In town for the holidays, Kim made time to spend an entire afternoon with me.  I took her to a local Indian buffet, Taj.  It’s a place my friends and I used to go to for half-business half-pleasure meetings full of naan and cheap imported beer.

When we sat down in our little booth, I ordered us a bottle of merlot.  It would be the first time Kim and I popped corks together, though both of us are known to enjoy a glass of red (or gin) with supper.  It felt like an appropriately out-of-place locale to start, and I had promised her we’d get drinks, so we made it happen.

 

Kim is a teacher these days, currently living and working in Mexico.  Her teaching career truly began in Egypt, though.  That’s where she says her passion for it was given the fuel to smolder.

Kim was actually in Egypt during the Arab Spring.  She experienced the revolutions.  She remembers the protests, the police, the tear gas.  She recalls watching the sunset from a bridge and seeing the military and their tanks rolling in.  She says that, when Mubarak stepped down, the whole city broke into celebration.  She and her friends went down to the city center to check it out. It was one hell of a party.

Kim found a maternal figure while in Egypt – a woman with the same name as her sister, Katrina.  And the woman shared a birthday with Kim’s mom as well.  A familial and familiar friend in a foreign land.

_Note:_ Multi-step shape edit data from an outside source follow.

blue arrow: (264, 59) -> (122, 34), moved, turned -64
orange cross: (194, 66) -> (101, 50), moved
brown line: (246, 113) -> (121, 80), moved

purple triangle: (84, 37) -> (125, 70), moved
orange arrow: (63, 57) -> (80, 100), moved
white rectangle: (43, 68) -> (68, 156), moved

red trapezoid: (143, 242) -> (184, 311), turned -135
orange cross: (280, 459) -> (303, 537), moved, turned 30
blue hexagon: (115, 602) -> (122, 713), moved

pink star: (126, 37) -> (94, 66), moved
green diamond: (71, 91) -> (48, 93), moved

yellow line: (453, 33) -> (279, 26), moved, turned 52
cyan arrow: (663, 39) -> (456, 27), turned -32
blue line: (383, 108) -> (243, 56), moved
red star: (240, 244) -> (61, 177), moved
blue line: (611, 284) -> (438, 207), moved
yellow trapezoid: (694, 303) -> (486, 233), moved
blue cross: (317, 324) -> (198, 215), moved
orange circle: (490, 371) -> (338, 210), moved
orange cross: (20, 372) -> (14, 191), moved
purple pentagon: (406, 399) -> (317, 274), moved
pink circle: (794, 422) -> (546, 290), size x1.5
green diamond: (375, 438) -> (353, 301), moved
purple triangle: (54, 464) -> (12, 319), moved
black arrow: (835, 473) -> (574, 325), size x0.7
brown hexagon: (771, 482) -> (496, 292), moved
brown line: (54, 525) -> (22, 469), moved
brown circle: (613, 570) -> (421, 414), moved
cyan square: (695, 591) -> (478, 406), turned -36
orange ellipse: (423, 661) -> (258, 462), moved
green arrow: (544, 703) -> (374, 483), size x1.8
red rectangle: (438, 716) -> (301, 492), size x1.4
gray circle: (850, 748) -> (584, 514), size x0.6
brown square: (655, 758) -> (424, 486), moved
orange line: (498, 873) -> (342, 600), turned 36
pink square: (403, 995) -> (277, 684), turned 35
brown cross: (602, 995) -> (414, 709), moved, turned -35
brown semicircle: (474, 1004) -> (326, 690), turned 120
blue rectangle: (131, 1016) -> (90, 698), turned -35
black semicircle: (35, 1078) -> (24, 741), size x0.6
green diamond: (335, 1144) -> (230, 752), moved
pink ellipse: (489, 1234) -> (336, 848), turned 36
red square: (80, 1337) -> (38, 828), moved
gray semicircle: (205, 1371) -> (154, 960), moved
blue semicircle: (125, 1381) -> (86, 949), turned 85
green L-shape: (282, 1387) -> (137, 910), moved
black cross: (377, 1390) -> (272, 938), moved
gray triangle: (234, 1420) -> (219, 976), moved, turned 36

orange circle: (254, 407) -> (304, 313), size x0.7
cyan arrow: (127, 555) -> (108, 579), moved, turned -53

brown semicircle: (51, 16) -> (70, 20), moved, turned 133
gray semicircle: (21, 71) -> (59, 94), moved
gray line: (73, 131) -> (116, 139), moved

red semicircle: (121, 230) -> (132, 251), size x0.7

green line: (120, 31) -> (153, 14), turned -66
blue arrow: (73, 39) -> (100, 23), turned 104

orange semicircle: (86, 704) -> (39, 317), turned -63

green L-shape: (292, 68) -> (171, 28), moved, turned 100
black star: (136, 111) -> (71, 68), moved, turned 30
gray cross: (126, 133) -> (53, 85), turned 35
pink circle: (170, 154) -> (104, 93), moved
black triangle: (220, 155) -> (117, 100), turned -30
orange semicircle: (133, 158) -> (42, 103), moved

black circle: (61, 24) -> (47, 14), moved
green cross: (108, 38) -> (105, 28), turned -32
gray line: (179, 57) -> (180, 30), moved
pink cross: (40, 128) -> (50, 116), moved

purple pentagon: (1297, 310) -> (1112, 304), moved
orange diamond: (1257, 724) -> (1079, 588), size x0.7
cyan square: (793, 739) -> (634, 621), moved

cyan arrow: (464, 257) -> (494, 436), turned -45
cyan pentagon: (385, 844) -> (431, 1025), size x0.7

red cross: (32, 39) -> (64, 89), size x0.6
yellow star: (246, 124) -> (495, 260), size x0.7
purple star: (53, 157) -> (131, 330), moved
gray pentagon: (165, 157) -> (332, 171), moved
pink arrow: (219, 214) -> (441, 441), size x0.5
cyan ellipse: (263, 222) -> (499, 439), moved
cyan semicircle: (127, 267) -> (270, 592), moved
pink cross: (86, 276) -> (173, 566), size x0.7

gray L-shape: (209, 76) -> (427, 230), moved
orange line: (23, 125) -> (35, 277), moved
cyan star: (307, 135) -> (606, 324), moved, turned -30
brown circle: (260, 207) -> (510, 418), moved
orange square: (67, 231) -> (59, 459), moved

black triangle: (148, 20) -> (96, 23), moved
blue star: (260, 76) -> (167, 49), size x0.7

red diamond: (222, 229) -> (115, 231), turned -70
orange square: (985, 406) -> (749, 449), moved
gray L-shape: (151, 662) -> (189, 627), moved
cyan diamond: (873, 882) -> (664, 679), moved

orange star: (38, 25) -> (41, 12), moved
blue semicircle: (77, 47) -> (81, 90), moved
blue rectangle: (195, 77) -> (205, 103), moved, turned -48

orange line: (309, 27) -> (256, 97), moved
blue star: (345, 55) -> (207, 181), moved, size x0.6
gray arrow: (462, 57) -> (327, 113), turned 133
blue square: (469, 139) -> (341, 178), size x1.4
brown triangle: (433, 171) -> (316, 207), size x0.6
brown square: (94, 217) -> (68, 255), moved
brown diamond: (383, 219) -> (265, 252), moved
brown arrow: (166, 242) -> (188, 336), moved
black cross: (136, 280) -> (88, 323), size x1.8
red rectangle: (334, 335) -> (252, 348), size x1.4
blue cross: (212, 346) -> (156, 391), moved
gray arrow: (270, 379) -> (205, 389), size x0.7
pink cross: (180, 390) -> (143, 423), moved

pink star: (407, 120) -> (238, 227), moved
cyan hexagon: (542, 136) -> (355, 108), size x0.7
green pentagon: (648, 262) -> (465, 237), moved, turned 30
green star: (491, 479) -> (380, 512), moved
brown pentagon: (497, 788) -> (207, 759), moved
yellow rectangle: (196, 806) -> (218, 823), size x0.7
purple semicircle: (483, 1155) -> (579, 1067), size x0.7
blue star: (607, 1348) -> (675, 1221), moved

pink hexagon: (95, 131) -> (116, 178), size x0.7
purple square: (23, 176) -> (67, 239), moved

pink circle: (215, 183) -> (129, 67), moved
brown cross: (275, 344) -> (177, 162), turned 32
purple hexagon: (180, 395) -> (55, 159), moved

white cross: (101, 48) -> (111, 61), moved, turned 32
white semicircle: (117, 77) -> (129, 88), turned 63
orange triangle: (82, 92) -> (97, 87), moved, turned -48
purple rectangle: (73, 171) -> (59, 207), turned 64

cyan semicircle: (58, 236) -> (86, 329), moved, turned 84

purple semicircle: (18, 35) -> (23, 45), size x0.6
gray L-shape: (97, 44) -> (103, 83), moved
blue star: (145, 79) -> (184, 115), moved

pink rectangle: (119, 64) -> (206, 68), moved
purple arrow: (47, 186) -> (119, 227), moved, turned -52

A sense of home a long way away from where she grew up.

 

In 2013, after 3 years, Kim left Egypt for a job in China.  Kim loved Egypt and often wanted to go back.  But, she says, it was easier to stay in China than to update her CV and go through round after round of interviewing.  Kim said she eventually fell in love with Hong Kong, but hated most of the rest of China.  She became a fan of rugby.  She ended up staying for four years.

But, ultimately, she hated the school there and noted a distinct “Canadian bubble” of young teachers who partied their lives away within their clique. They didn’t care about teaching.  They were in it for the fun and the easy access to booze and drugs.  Kim came to appreciate the impermanence of it all.  “You make friends because you have to.  Out of necessity sometimes.”

 

Now in Mexico, Kim teaches a first grade class.

 

I often talk about Kim in conversation.  She was my first love.  My first “serious” relationship.  I call her my “Catholic high school sweetheart.” We spent a lot of time doing events at and with her church.  She taught me a lot about the Catholic faith.  So you can imagine how stunned I was to learn she has abandoned Catholicism entirely.  She says grew tired of religion.  This all blew my mind.  My entire recollection of her was shrouded in a sort of myth.  She had mostly attended church for her mom.  She admittedly  liked singing.  And she took a secret rosary on her travels that had been given to her by her uncle. But she no longer identifies as Catholic herself.

 

Kim and I drained our bottle of wine and reconnected.

She’s told me she’s become a minimalist.  “When I die, no one’s gonna wanna sort through this shit,” she laughed.

 

Kim has a hazy view on monogamy.  That’s something I’m hearing more and more about from millennials and Gen-Xers these days.  It seems the world of long-term relationships may be dissipating as much as the world of lifetime careers.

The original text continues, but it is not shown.